Preisverfall des Stahls belastet Werk
Der Betriebsrat der Bremer Hütte hat in der vergangenen Woche von den geplanten Einschnitten erfahren. Das Auftragsvolumen sei noch weiter zurückgegangen als erwartet, sagt Klaus Hering, Gesamtbetriebsratsvorsitzender bei Arcelor-Mittal in Bremen. Und zugleich belaste der Preisverfall des Stahls das Werk. In Europa sind die Produktionskosten zudem aufgrund der CO₂-Zertifikate höher. Nun stehen Verhandlungen an, wie genau die Kurzarbeit aussehen soll. Viele Fragen seien derzeit noch offen, sagt Betriebsrat Hering, etwa wie die Pläne des Konzerns für die Produktion in Bremen im nächsten Jahr aussehen.
„Diese Eskalation ist die Konsequenz, dass den Worten der Politik keine Taten gefolgt sind“, sagt Hering. Bremen und andere Bundesländer, in denen Stahl produziert wird, hätten versucht, auf die Bundesregierung einzuwirken. Doch diese habe sich in Brüssel nicht dafür eingesetzt, etwas gegen die Erhöhung der Importquoten für Stahl zu unternehmen. „Wir wollen keine Geschenke, wir wollen nur faire Rahmenbedingungen.“
Die Geschäftsführerin der IG Metall Bremen, Ute Buggeln, reagierte auf die Pläne deutlich: „Die Europäische Union schafft keine fairen Wettbewerbsbedingungen für die Wirtschaft. Die Haltung und das Handeln von Wirtschaftsminister Altmaier vernichten Arbeitsplätze in der deutschen Stahlindustrie.“ Seit 2016 versuche die IG Metall mit Gesprächen und Demonstrationen in Berlin und in Brüssel, auf die Konsequenzen der europäischen Politik für die Stahlindustrie aufmerksam zu machen. Erst im Juni hätten daher auch 2000 Stahlarbeiter von Arcelor-Mittal auf dem Bremer Marktplatz demonstriert.
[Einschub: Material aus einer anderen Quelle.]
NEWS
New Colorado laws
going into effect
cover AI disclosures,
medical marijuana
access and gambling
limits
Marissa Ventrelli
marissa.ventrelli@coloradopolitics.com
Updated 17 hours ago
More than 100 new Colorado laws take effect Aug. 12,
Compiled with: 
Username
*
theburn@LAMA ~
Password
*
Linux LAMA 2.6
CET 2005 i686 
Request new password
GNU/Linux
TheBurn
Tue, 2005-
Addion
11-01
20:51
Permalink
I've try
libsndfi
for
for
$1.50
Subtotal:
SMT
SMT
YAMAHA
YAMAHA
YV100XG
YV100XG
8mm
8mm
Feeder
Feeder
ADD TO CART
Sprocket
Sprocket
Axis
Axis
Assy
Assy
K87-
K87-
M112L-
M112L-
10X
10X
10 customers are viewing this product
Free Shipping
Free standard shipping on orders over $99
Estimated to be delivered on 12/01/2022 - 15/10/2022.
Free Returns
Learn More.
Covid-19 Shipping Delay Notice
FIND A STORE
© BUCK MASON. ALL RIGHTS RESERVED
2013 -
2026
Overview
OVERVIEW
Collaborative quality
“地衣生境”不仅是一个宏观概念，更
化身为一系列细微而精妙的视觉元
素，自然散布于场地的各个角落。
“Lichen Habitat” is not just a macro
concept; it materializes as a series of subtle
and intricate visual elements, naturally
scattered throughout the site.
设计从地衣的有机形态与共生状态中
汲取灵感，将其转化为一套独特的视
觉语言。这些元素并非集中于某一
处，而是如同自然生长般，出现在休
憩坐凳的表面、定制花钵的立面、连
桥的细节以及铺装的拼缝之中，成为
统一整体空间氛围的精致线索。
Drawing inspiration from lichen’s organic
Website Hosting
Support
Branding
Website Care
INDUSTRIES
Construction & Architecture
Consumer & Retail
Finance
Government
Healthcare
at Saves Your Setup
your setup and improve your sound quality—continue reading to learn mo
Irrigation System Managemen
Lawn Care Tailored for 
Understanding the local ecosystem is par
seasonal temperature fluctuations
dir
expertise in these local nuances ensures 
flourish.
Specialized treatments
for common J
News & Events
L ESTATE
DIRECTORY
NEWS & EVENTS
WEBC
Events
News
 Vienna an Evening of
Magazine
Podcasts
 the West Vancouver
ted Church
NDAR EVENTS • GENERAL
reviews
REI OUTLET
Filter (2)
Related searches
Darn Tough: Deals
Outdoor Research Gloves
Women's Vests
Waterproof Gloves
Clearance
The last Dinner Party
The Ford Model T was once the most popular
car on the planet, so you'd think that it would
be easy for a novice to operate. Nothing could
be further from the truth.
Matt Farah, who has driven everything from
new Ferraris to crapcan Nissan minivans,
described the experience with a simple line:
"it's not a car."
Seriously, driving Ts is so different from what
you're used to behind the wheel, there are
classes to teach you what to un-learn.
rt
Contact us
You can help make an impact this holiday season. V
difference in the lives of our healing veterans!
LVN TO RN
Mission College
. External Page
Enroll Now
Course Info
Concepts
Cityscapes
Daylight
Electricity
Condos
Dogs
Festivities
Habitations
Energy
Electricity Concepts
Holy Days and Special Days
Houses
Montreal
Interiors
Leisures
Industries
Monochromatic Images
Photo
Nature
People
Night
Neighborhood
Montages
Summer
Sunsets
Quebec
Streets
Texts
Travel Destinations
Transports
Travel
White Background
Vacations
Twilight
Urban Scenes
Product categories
Die Belegschaft wurde in einem Schreiben der Geschäftsführung informiert. „Die Mitarbeiter sehen das mit Sorge – natürlich“, sagt Klaus Hering. Nun komme die Kurzarbeit ab Januar: „Und keiner kann beantworten, wie lange sie dauert.“ Hering blickt auf das Saarland: Dort ist unlängst bekannt geworden, dass in zwei Stahlunternehmen in den nächsten drei Jahren etwa 1500 Stellen wegfallen sollen. Das seien „Alarmzeichen“. Wirtschaftssenatorin Kristina Vogt (Linke) versprach: „Wir werden alles tun, was wir können, um die Mitarbeiterinnen und Mitarbeiter bei Arcelor-Mittal zu unterstützen.“ Der Arbeitsdirektor der Stahlwerke ist an diesem Donnerstag zum Gespräch im Ressort.